Saved data entries:
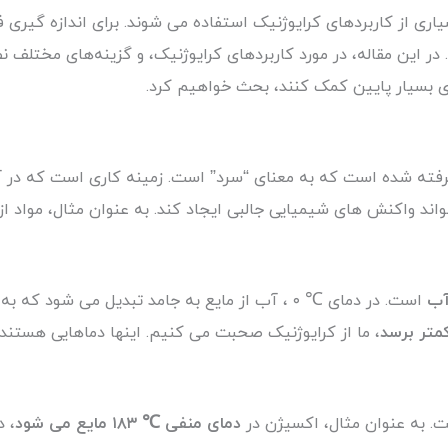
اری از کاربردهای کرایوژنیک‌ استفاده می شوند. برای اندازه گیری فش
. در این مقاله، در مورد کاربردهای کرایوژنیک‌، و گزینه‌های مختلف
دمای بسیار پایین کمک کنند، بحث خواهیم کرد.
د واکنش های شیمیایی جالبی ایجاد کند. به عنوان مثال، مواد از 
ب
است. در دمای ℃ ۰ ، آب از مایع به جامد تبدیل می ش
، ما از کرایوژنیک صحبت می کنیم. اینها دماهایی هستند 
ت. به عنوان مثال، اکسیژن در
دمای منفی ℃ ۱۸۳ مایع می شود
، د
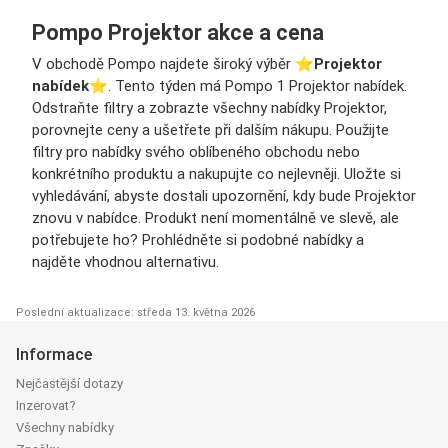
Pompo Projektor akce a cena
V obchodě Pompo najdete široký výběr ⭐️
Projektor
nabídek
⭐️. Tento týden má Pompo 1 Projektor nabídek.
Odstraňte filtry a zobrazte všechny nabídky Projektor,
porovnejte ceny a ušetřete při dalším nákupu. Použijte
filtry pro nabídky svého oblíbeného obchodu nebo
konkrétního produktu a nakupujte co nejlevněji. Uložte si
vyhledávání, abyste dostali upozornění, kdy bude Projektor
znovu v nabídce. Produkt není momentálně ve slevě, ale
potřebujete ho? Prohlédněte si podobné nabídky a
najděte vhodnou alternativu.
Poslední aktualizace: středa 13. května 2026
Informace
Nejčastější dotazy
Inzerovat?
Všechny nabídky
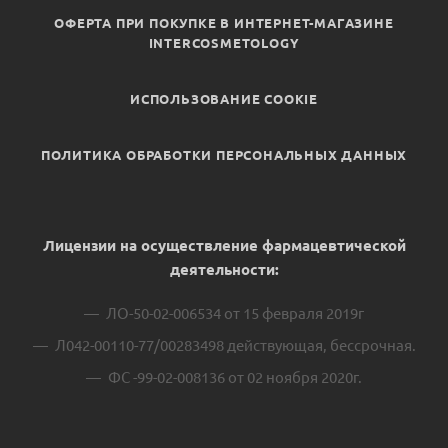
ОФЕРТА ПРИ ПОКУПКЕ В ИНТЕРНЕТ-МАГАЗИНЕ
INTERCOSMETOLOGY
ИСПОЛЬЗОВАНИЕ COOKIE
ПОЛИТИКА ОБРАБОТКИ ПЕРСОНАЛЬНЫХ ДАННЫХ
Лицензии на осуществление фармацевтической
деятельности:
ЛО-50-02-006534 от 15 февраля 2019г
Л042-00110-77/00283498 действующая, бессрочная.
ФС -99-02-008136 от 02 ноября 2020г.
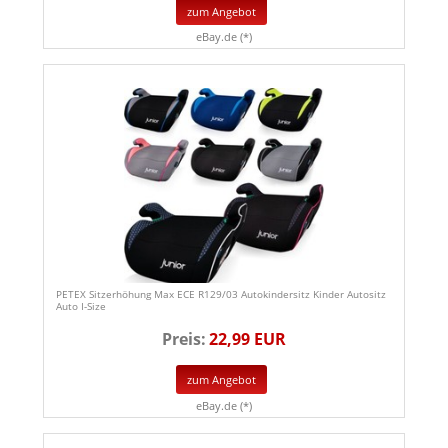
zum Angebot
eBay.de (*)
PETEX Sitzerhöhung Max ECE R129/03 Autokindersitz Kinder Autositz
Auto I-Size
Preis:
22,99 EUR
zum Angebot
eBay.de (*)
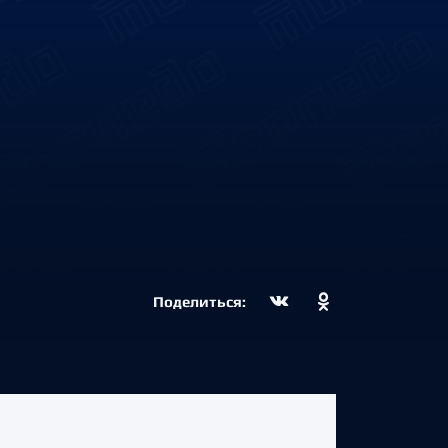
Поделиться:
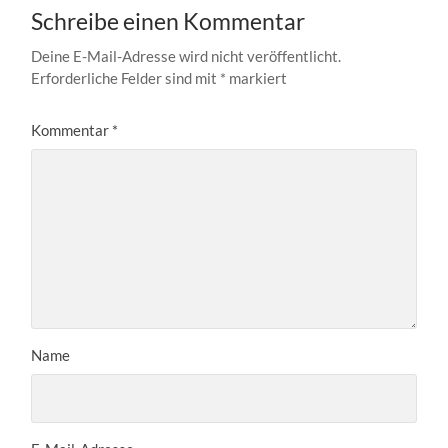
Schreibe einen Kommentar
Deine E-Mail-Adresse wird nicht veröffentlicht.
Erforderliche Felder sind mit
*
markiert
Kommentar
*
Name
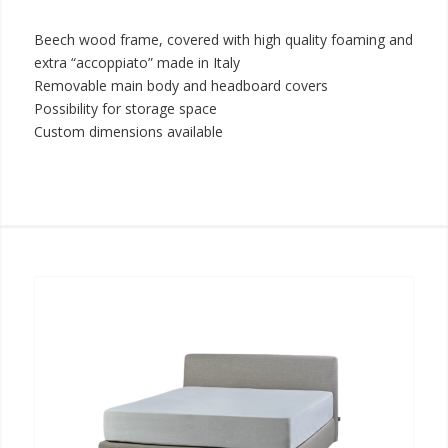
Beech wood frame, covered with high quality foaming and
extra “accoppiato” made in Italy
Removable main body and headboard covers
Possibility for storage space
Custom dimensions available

WHAT TO WORK ON — Would you filter the records and copy out each line containing "Kommentar"?

RESPONSE TO THIS EXERCISE —
Schreibe einen Kommentar
Kommentar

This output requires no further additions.